Saved entries:
====================

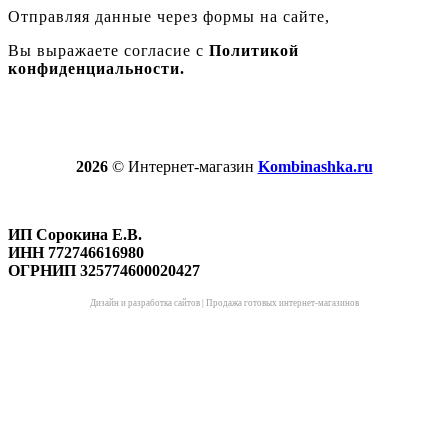
Отправляя данные через формы на сайте,
Вы выражаете согласие с
Политикой
конфиденциальности.
2026
© Интернет-магазин
Kombinashka.ru
ИП Сорокина Е.В.
ИНН 772746616980
ОГРНИП 325774600020427
Дизайн и разработка сайтов
|
Продажа готовых интернет-магазинов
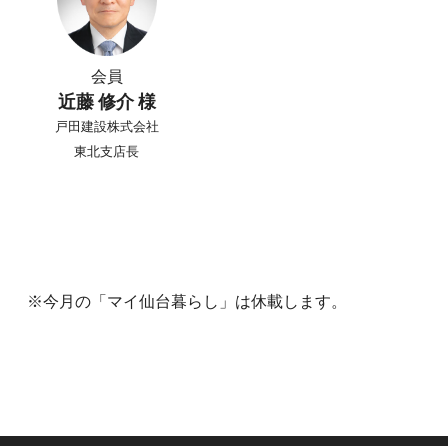
会員
近藤 修介 様
戸田建設株式会社
東北支店長
※今月の「マイ仙台暮らし」は休載します。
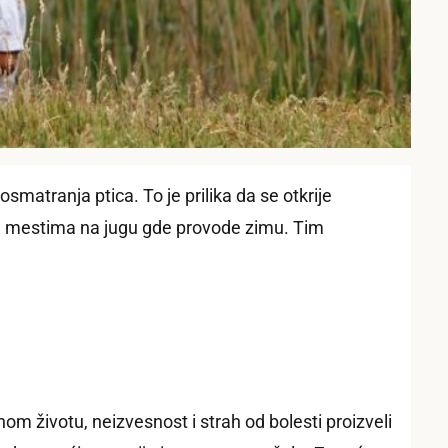
smatranja ptica. To je prilika da se otkrije
 ka mestima na jugu gde provode zimu. Tim
m životu, neizvesnost i strah od bolesti proizveli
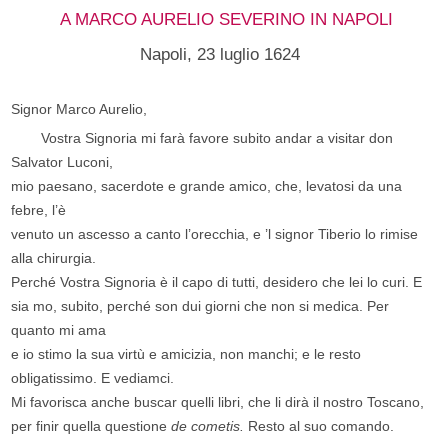
A MARCO AURELIO SEVERINO IN NAPOLI
Napoli, 23 luglio 1624
Signor Marco Aurelio,
Vostra Signoria mi farà favore subito andar a visitar don
Salvator Luconi,
mio paesano, sacerdote e grande amico, che, levatosi da una
febre, l’è
venuto un ascesso a canto l’orecchia, e ’l signor Tiberio lo rimise
alla chirurgia.
Perché Vostra Signoria è il capo di tutti, desidero che lei lo curi. E
sia mo, subito, perché son dui giorni che non si medica. Per
quanto mi ama
e io stimo la sua virtù e amicizia, non manchi; e le resto
obligatissimo. E vediamci.
Mi favorisca anche buscar quelli libri, che li dirà il nostro Toscano,
per finir quella questione
de cometis.
Resto al suo comando.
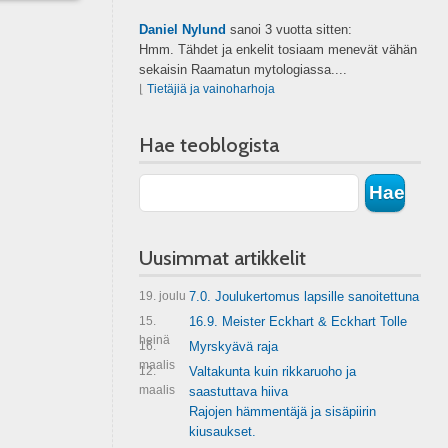
Daniel Nylund
sanoi
3 vuotta sitten:
Hmm. Tähdet ja enkelit tosiaam menevät vähän
sekaisin Raamatun mytologiassa....
⌊
Tietäjiä ja vainoharhoja
Hae teoblogista
Uusimmat artikkelit
19. joulu
7.0. Joulukertomus lapsille sanoitettuna
15.
16.9. Meister Eckhart & Eckhart Tolle
heinä
16.
Myrskyävä raja
maalis
12.
Valtakunta kuin rikkaruoho ja
maalis
saastuttava hiiva
Rajojen hämmentäjä ja sisäpiirin
kiusaukset.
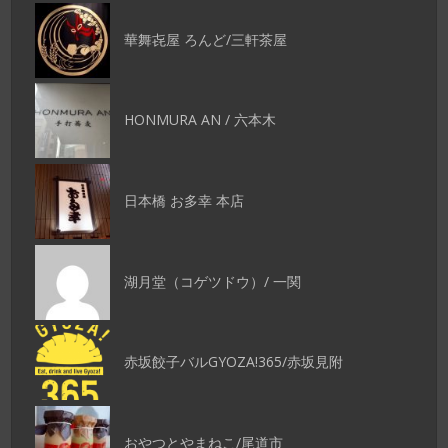
華舞㐂屋 ろんど/三軒茶屋
HONMURA AN / 六本木
日本橋 お多幸 本店
湖月堂（コゲツドウ）/ 一関
赤坂餃子バルGYOZA!365/赤坂見附
おやつとやまねこ/尾道市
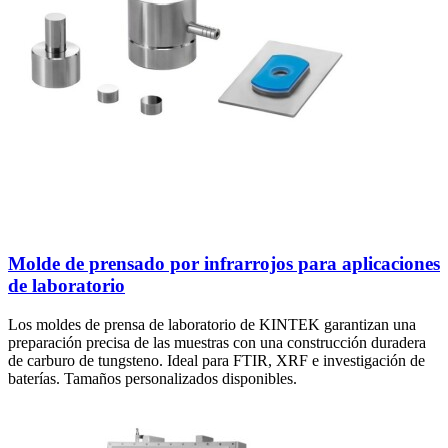
Molde de prensado por infrarrojos para aplicaciones
de laboratorio
Los moldes de prensa de laboratorio de KINTEK garantizan una
preparación precisa de las muestras con una construcción duradera
de carburo de tungsteno. Ideal para FTIR, XRF e investigación de
baterías. Tamaños personalizados disponibles.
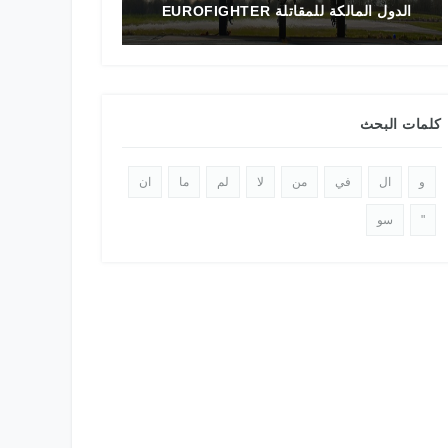
تاريخ المقاتلة F-16 في الشرق الأوسط
الدولي 2025
كلمات البحث
و
ال
في
من
لا
لم
ما
ان
"
سو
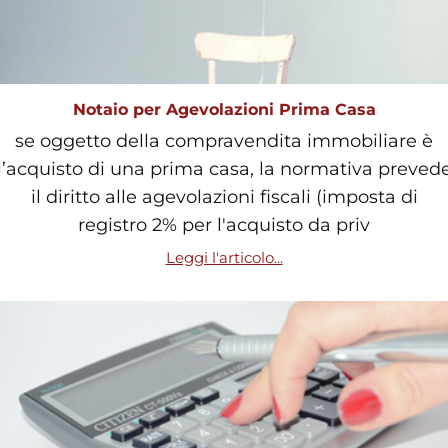
Notaio per Agevolazioni Prima Casa
se oggetto della compravendita immobiliare è
l’acquisto di una prima casa, la normativa preved
il diritto alle agevolazioni fiscali (imposta di
registro 2% per l'acquisto da priv
Leggi l'articolo...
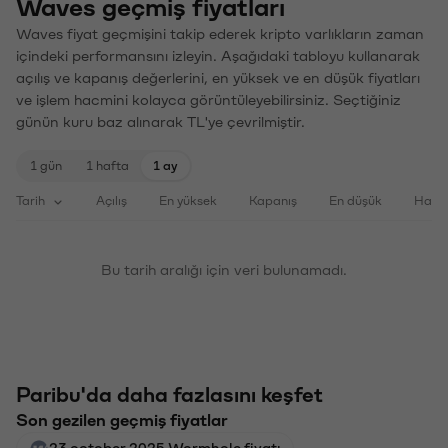
Waves geçmiş fiyatları
Waves fiyat geçmişini takip ederek kripto varlıkların zaman
içindeki performansını izleyin. Aşağıdaki tabloyu kullanarak
açılış ve kapanış değerlerini, en yüksek ve en düşük fiyatları
ve işlem hacmini kolayca görüntüleyebilirsiniz. Seçtiğiniz
günün kuru baz alınarak TL'ye çevrilmiştir.
1 gün
1 hafta
1 ay
Tarih
Açılış
En yüksek
Kapanış
En düşük
Haci
Bu tarih aralığı için veri bulunamadı.
Paribu'da daha fazlasını keşfet
Son gezilen geçmiş fiyatlar
23 october 2025 Wormhole fiyatı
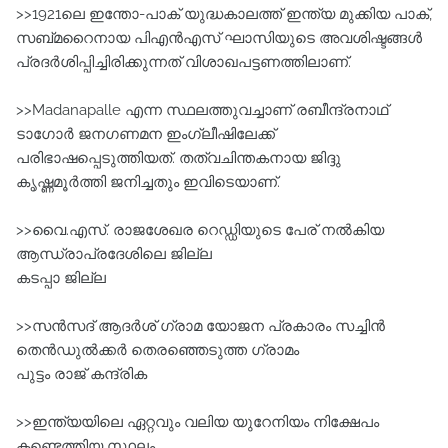
>>1921ലെ ഇന്തോ-പാക്‌ യുദ്ധകാലത്ത്‌ ഇന്ത്യ മുക്കിയ പാക്‌,
സബ്മറൈനായ പിഎന്‍എസ്‌ ഘാസിയുടെ അവശിഷ്ടങ്ങള്‍
പ്രദര്‍ശിപ്പിച്ചിരിക്കുന്നത്‌ വിശാഖപട്ടണത്തിലാണ്‌.
>>Madanapalle എന്ന സ്ഥലത്തുവച്ചാണ്‌ രബീന്ദ്രനാഥ്‌
ടാഗോര്‍ ജനഗണമന ഇംഗ്ലീഷിലേക്ക്‌
പരിഭാഷപ്പെടുത്തിയത്‌. തത്വചിന്തകനായ ജിദ്ദു
കൃഷ്ണമൂര്‍ത്തി ജനിച്ചതും ഇവിടെയാണ്‌.
>>വൈ.എസ്‌. രാജശേഖര റെഡ്ഡിയുടെ പേര്‌ നല്‍കിയ
ആന്ധ്രാപ്രദേശിലെ ജില്ല
കടപ്പാ ജില്ല
>>സന്‍സദ്‌ ആദര്‍ശ്‌ ഗ്രാമ യോജന പ്രകാരം സച്ചിന്‍
തെന്‍ഡുല്‍ക്കര്‍ തെരഞ്ഞെടുത്ത ഗ്രാമം
പുട്ടം രാജ്‌ കന്ദ്രിക
>>ഇന്ത്യയിലെ ഏറ്റവും വലിയ യുറേനിയം നിക്ഷേപം
കണ്ടെത്തിയ സ്ഥലം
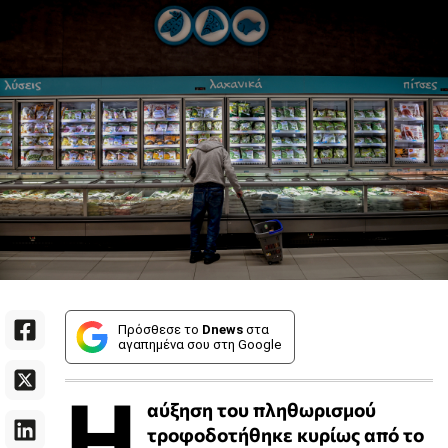
Πρόσθεσε το
Dnews
στα
αγαπημένα σου στη Google
Η
αύξηση του πληθωρισμού
τροφοδοτήθηκε κυρίως από το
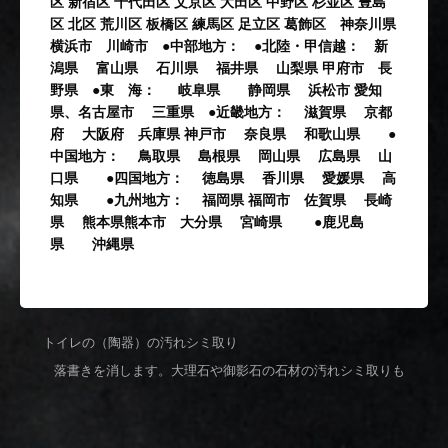
区 新宿区 千代田区 文京区 大田区 中野区 杉並区 豊島
区 北区 荒川区 板橋区 練馬区 足立区 葛飾区 神奈川県
横浜市 川崎市 ●中部地方： ●北陸・甲信越： 新
潟県 富山県 石川県 福井県 山梨県 甲府市 長
野県 ●東 海： 岐阜県 静岡県 浜松市 愛知
県、名古屋市 三重県 ●近畿地方： 滋賀県 京都
府 大阪府 兵庫県 神戸市 奈良県 和歌山県 ●
中国地方： 鳥取県 島根県 岡山県 広島県 山
口県 ●四国地方： 徳島県 香川県 愛媛県 高
知県 ●九州地方： 福岡県 福岡市 佐賀県 長崎
県 熊本県熊本市 大分県 宮崎県 ●鹿児島
県 沖縄県
‹
トイレの（陶器）の汚れシミ取り
落書きを消します。大理石や御影石の石材の汚れシミ取りも
›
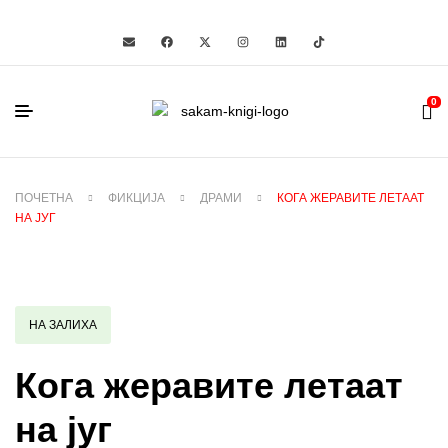
0
ПОЧЕТНА
ФИКЦИЈА
ДРАМИ
КОГА ЖЕРАВИТЕ ЛЕТААТ
НА ЈУГ
НА ЗАЛИХА
Кога жеравите летаат
на југ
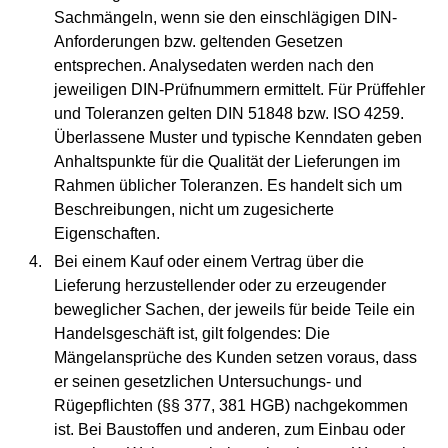
Sachmängeln, wenn sie den einschlägigen DIN-
Anforderungen bzw. geltenden Gesetzen
entsprechen. Analysedaten werden nach den
jeweiligen DIN-Prüfnummern ermittelt. Für Prüffehler
und Toleranzen gelten DIN 51848 bzw. ISO 4259.
Überlassene Muster und typische Kenndaten geben
Anhaltspunkte für die Qualität der Lieferungen im
Rahmen üblicher Toleranzen. Es handelt sich um
Beschreibungen, nicht um zugesicherte
Eigenschaften.
Bei einem Kauf oder einem Vertrag über die
Lieferung herzustellender oder zu erzeugender
beweglicher Sachen, der jeweils für beide Teile ein
Handelsgeschäft ist, gilt folgendes: Die
Mängelansprüche des Kunden setzen voraus, dass
er seinen gesetzlichen Untersuchungs- und
Rügepflichten (§§ 377, 381 HGB) nachgekommen
ist. Bei Baustoffen und anderen, zum Einbau oder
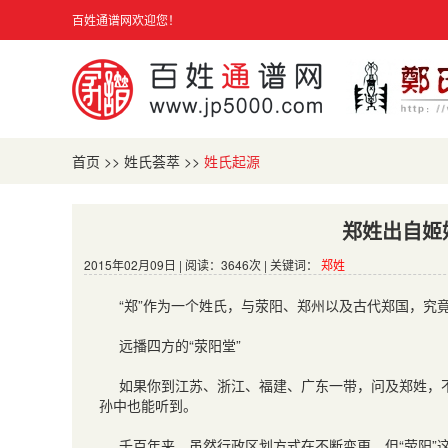
百姓通谱网欢迎您！
首页
>>
姓氏荟萃
>>
姓氏起源
郑姓出自姬
2015年02月09日 | 阅读：3646次 | 关键词：
郑姓
“郑”作为一个姓氏，与荥阳、郑州以及古代郑国，究
远播四方的“荥阳堂”
如果你到江苏、浙江、福建、广东一带，问及郑姓，不
孙中也能听到。
千百年来，虽然行政区划方式在不断变更，但“荥阳”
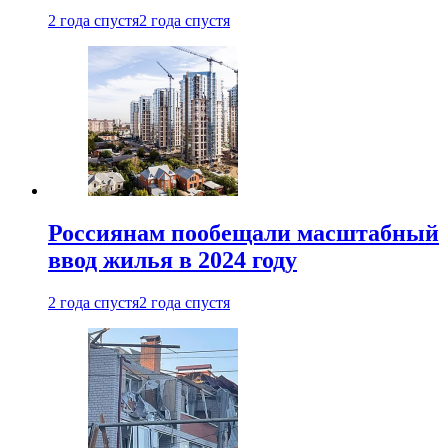
2 года спустя
2 года спустя
Россиянам пообещали масштабный
ввод жилья в 2024 году
2 года спустя
2 года спустя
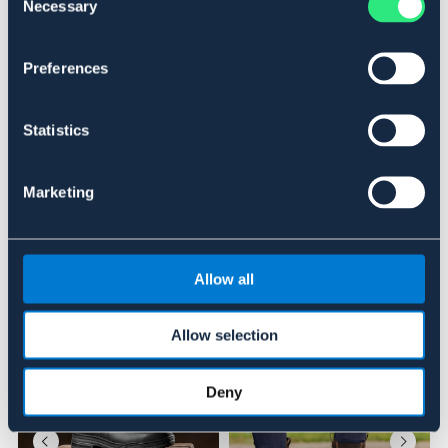
Art.nr. 1348-BN-45
Necessary
Selection
BRUN
Preferences
Se lager i butik
Statistics
Recensioner
Marketing
Om varumärket
Allow all
Liknande produkter
Allow selection
Deny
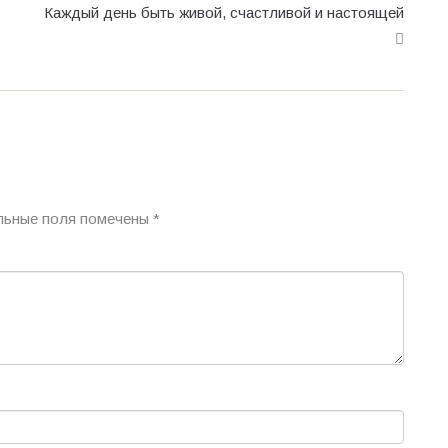
Каждый день быть живой, счастливой и настоящей
льные поля помечены
*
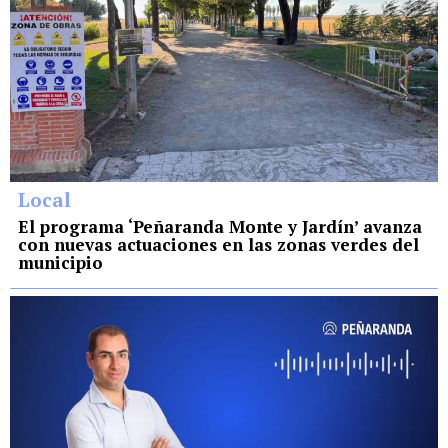
Local
El programa ‘Peñaranda Monte y Jardín’ avanza
con nuevas actuaciones en las zonas verdes del
municipio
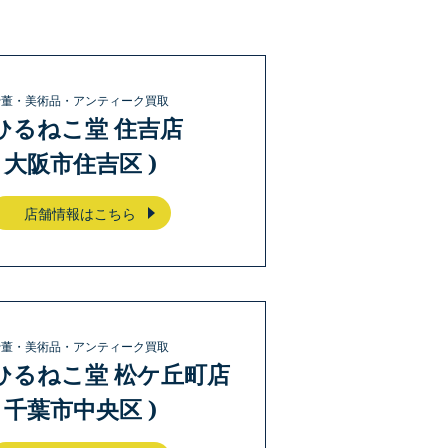
骨董・美術品・アンティーク買取
ひるねこ堂 住吉店
( 大阪市住吉区 )
店舗情報はこちら
骨董・美術品・アンティーク買取
ひるねこ堂 松ケ丘町店
( 千葉市中央区 )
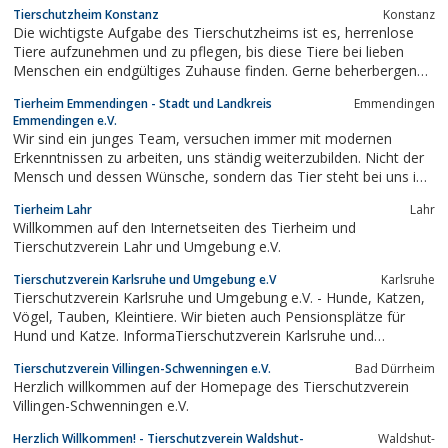
Tierschutzheim Konstanz
Konstanz
Die wichtigste Aufgabe des Tierschutzheims ist es, herrenlose
Tiere aufzunehmen und zu pflegen, bis diese Tiere bei lieben
Menschen ein endgültiges Zuhause finden. Gerne beherbergen
wir auch Privattiere, während die Besitzer auf Reisen sind.
Tierheim Emmendingen - Stadt und Landkreis
Emmendingen
Außerdem nehmen wir in Not geratene Wildtiere auf und leiten
Emmendingen e.V.
sie an Menschen weiter, die...
Wir sind ein junges Team, versuchen immer mit modernen
Erkenntnissen zu arbeiten, uns ständig weiterzubilden. Nicht der
Mensch und dessen Wünsche, sondern das Tier steht bei uns im
Vordergrund und wir versuchen individuell, ohne standardisierte
Tierheim Lahr
Lahr
Fragebögen, sondern im Gespräch, das passende Zuhause für
Willkommen auf den Internetseiten des Tierheim und
jedes Tier zu finden....
Tierschutzverein Lahr und Umgebung e.V.
Tierschutzverein Karlsruhe und Umgebung e.V
Karlsruhe
Tierschutzverein Karlsruhe und Umgebung e.V. - Hunde, Katzen,
Vögel, Tauben, Kleintiere. Wir bieten auch Pensionsplätze für
Hund und Katze. InformaTierschutzverein Karlsruhe und
Umgebung e.Vtionen zum Tierschutz im Einkaufskorb und über
Tierschutzverein Villingen-Schwenningen e.V.
Bad Dürrheim
artgerechte Tierhaltung.
Herzlich willkommen auf der Homepage des Tierschutzverein
Villingen-Schwenningen e.V.
Herzlich Willkommen! - Tierschutzverein Waldshut-
Waldshut-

====================

Wherever the word "Herzlich" occurs in the data, copy that whole line.

Herzlich willkommen auf der Homepage des Tierschutzverein
Herzlich Willkommen! - Tierschutzverein Waldshut-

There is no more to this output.